Então primeiro eu quero falar em nome do companheiro trabalhador, porque vocês é a mesma coisa como índio, como posseiro, é a mesma coisa como lavrador e é a mesma coisa como a tribo. Esse pessoal que está lá em cima, que a gente sofre repressão da autoridade, esse pessoal é o filho do empresário, o filho do deputado, o filho do senador. Esse resto que é o pessoal filho de pobre, eu quero considerar mais ainda esse pessoal que leva sacrifício, pessoal que sofre muito mais que a gente que está vivendo muito bem aqui na Câmara Federal.
E muita gente que achava, quando eu entrei na política, muita gente falava contra Juruna, falava: “Imagina como que Juruna vai entrar no plenário, imagina, o índio, o que é que vai resolver no plenário, como é que índio vai representar índio?” E eu quero saber: imagina, o que é que o branco pode? Talvez índio pode representar melhor do que qualquer deputado, qualquer senador e qualquer da República.
Juruna é o primeiro índio que está representando brasileiro, porque o governo brasileiro não dá oporunidade pra índio, porque ele quer continuar tutelar toda vida índio. E nós não somos tutelados, somos responsáveis, nós somos gente, nós somos ser humano.

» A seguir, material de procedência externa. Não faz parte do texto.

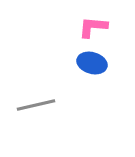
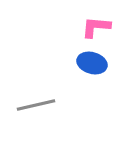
pink L-shape: moved 3 px right
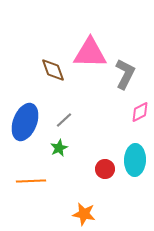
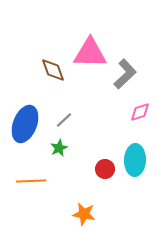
gray L-shape: rotated 20 degrees clockwise
pink diamond: rotated 10 degrees clockwise
blue ellipse: moved 2 px down
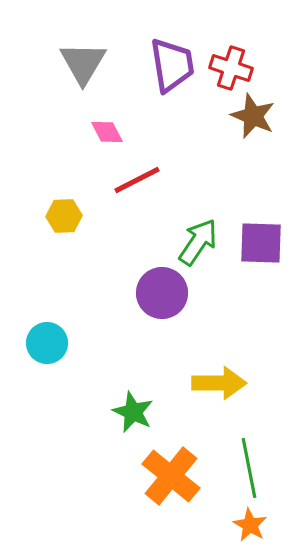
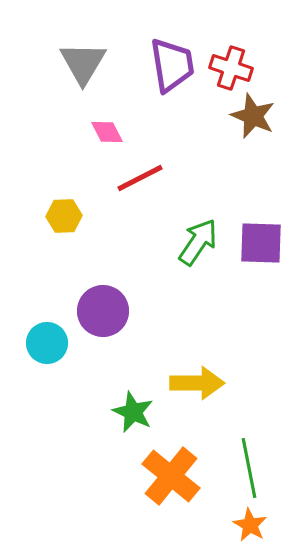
red line: moved 3 px right, 2 px up
purple circle: moved 59 px left, 18 px down
yellow arrow: moved 22 px left
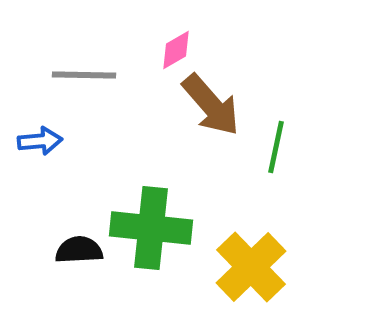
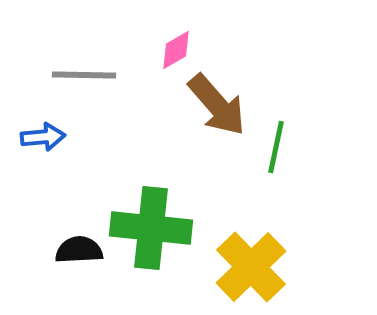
brown arrow: moved 6 px right
blue arrow: moved 3 px right, 4 px up
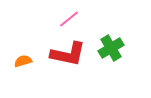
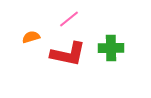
green cross: rotated 30 degrees clockwise
orange semicircle: moved 8 px right, 24 px up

Quem não tem consciência, me trata como objeto, me trata como boneca. E quando eu passo aqui dentro de plenário e alguns companheiros à frente de mim e diz cara emburrada é ridículo. Eu não vim aqui fuxicar com ninguém, eu vim aqui pra trabalhar, pra defender povo, eu vim aqui pra lutar. Eu quero que gente começa a respeitar nome de Juruna. Eu quero que gente trata índio brasileiro o mais possível dentro do melhor.
Cada um de nós tem consciência e cada um de nós tem capacidade. Ninguém tem menos capacidade. Todos nós tem capacidade e todos nós tem inteligência e todos nós tem a vontade para assumir onde que existe poder. Eu acho esse já é fruto está nascendo aqui dentro do Brasil, esse já é sinal está nascendo aqui dentro do plenário. Único índio que tá falando hoje, único deputado que tá falando hoje: não é terceiro, não é quinto deputado, não é cinquenta deputado. Se tiver ao menos mais cinquenta Juruna, o Juruna já tinha mudado o Brasil.
Governo da República não pode ser indicado por uma pessoa. Presidente da República tem que ser mais votado com povo brasileiro. Até eu me lembro muito bem que antes de 64 Brasil tinha muito ouro, era muito sagrado e hoje Brasil não tem mais muito ouro não. Está estragado. O Brasil não tem mais ouro. Quem está estragando o Brasil é o próprio governo federal, é este presidente da República que está estragando nosso Brasil, junto com Delfim, esse responsável pelo Brasil.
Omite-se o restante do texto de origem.